The controversial Carmichael mine would be Australia's largest, with Indian company Adani expecting to export 60 million tonnes of coal per year, much of it to India.
Environmental fears, including concerns from graziers that the mine has been granted an unlimited licence to use water, have swirled around the proposal, leading major banks including Westpac and the Commonwealth to distance themselves from it.
Speaking on the ABC's panel program Q&A on Monday night, Mr Joyce would not rule out the government stepping in to provide direct finance to Adani to ensure the mine goes ahead.
"I'm not going to start answering that question, but I suspect not," Mr Joyce said. "The issue is the infrastructure that surrounds it. We're happy to look at that, and we are doing that.
"We've said we're prepared to support the rail link, and we look forward to [it]."
The government has proposed loaning the mining conglomerate $1 billion from the Northern Australia Infrastructure Fund to build a rail line that would transport the coal to ports.
However, the company may have ruled itself ineligible for the criteria of the loan, after declaring such an investment would not be "make or break" for the project.
Mr Joyce said he did not want to create two classes of people - those who can afford power, and those who can't - by refusing the mine.
"I'm going to be a complete economic pragmatist. We have to make sure this economy works. We have to export dollars. One of our largest exports is coal," he said.
"We have to realise we have a moral responsibility to other people in other nations to keep their lights on. They have their right to exist in the 21st century like we do.

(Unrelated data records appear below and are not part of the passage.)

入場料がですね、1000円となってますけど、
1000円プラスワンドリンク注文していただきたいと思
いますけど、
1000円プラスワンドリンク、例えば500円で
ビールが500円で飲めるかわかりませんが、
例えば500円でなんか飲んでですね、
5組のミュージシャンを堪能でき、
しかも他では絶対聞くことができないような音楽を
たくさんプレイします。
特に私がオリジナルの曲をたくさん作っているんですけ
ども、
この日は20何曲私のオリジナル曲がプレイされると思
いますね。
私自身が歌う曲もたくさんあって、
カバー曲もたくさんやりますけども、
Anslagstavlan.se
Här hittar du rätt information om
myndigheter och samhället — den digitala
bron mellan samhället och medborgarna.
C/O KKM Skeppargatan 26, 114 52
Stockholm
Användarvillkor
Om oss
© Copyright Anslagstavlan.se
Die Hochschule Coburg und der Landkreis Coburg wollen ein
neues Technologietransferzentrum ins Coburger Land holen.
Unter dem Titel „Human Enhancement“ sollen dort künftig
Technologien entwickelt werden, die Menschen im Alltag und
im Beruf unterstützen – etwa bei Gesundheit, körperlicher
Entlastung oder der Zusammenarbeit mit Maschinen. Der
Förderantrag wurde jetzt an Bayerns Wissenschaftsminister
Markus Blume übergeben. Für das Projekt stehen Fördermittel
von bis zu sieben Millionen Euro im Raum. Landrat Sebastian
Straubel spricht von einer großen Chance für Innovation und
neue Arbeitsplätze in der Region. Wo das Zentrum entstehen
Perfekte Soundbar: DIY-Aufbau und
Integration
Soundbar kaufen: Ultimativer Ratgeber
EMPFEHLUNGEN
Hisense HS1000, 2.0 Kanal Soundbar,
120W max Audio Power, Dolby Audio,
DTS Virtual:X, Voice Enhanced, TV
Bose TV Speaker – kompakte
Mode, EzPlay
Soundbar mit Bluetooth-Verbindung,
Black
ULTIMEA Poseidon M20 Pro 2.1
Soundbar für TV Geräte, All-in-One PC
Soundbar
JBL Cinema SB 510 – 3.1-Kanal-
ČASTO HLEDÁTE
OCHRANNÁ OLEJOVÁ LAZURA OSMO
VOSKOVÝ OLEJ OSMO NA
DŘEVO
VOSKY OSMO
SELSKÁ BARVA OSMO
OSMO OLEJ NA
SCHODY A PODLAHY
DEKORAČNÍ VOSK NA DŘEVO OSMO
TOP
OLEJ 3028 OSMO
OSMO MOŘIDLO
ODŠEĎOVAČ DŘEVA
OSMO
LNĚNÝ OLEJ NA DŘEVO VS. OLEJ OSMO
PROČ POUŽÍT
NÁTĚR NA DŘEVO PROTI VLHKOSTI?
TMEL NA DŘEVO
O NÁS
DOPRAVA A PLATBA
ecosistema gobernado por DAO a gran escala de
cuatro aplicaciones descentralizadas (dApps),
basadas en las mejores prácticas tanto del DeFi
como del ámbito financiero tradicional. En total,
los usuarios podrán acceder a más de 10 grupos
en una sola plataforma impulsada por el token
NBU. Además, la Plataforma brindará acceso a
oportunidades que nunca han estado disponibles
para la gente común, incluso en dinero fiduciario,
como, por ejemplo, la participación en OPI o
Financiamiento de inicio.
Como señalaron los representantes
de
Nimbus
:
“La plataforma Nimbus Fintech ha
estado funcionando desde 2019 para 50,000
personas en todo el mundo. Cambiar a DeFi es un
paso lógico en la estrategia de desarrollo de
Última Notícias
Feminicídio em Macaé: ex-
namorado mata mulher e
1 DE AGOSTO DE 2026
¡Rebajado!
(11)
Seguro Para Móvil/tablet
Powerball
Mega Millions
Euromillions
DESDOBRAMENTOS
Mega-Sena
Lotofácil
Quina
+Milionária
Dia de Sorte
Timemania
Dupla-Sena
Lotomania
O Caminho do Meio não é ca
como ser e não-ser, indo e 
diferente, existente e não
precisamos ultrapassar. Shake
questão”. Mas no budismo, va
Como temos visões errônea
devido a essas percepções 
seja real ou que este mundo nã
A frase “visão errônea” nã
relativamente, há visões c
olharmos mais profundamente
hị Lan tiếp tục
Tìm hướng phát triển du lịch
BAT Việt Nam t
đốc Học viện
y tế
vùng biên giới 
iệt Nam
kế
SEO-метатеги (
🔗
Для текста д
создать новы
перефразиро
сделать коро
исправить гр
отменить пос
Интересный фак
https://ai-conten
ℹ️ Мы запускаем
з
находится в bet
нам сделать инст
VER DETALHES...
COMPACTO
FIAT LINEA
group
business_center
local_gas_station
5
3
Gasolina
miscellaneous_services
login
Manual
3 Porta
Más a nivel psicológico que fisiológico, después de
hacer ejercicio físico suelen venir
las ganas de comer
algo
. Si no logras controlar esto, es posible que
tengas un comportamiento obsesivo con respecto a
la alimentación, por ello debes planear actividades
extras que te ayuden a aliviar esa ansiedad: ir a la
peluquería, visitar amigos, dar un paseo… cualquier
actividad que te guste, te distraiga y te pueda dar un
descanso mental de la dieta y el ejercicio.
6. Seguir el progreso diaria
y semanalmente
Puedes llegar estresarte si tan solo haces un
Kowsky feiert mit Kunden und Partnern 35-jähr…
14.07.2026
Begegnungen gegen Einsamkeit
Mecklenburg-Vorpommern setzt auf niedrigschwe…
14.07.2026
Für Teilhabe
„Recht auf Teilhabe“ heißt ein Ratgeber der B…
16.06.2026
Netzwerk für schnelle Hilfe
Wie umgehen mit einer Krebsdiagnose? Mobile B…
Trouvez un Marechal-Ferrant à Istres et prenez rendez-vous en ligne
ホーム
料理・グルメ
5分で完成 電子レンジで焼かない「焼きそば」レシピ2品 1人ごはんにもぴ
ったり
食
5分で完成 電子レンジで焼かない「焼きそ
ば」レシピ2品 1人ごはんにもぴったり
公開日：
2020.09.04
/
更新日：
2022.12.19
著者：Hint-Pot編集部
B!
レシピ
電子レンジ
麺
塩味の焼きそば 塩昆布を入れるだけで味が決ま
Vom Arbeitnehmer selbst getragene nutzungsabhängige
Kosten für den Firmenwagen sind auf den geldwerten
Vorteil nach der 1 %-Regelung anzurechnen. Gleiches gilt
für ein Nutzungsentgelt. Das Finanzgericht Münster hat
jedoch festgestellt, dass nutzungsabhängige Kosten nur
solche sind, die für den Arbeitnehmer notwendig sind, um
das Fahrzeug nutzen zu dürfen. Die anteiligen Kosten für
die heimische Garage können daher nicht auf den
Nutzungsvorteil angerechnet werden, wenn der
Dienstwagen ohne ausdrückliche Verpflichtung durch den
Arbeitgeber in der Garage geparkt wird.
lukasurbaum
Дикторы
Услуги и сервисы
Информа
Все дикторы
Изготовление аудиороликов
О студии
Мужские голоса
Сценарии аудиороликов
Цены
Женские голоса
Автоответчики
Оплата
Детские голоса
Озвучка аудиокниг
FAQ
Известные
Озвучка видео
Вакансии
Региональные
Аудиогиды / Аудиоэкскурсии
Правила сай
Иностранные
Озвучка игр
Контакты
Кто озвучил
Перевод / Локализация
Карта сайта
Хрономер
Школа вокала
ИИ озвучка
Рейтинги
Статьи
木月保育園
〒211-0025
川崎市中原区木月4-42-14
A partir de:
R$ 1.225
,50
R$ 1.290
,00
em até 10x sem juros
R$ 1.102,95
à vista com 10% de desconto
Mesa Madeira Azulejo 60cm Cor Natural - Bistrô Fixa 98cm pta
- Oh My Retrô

We can't sort of lord it over people and say 'we prescribe a way of life for you that you can't afford'."
Mr Joyce said the mine would ultimately lead to lower emissions than if people in India used local coal.
"If we decide that we don't want to use Adani - the coal from the Galilee coalfields - to help poor people in India be able to turn on their lights like we do, they're still going to get coal. They're just going to get coal that's 60 percent less efficient, from India," he said.
"So you're actually going to increase your carbon emissions."
Mr Joyce was also quizzed on climate change. He acknowledged human activity had an impact on the phenomenon, but said it was not responsible for "every climatic catastrophe".
"Of course, if human activity is putting greenhouse gases - and it does - into the atmosphere, then of course that has an effect on the climate," he said.
"They [activists] always take the next step and say 'that cyclone was climate change, that bushfire was climate change', everything. And it's not. It's part of the natural path of what happens in the climate all the time, for which part of the effect are greenhouse gases."
Fellow panellist Brian Schmidt, the vice chancellor of Australian National University, said we must take steps over the next 30 years to lessen the impact of climate change.
"You are correct that often any little thing is ascribed to climate change," said Mr Schmidt, who won the Nobel Prize for physics in 2011. "But as climate change becomes bigger and bigger, more and more things really are going to relate to that.
"People have, I think, this false belief that it's only going to be two degrees [of warming]. It's only going to be two degrees if we actually really start changing quickly. It could be five, six, seven - we don't know, it's hard to calculate when it becomes really big."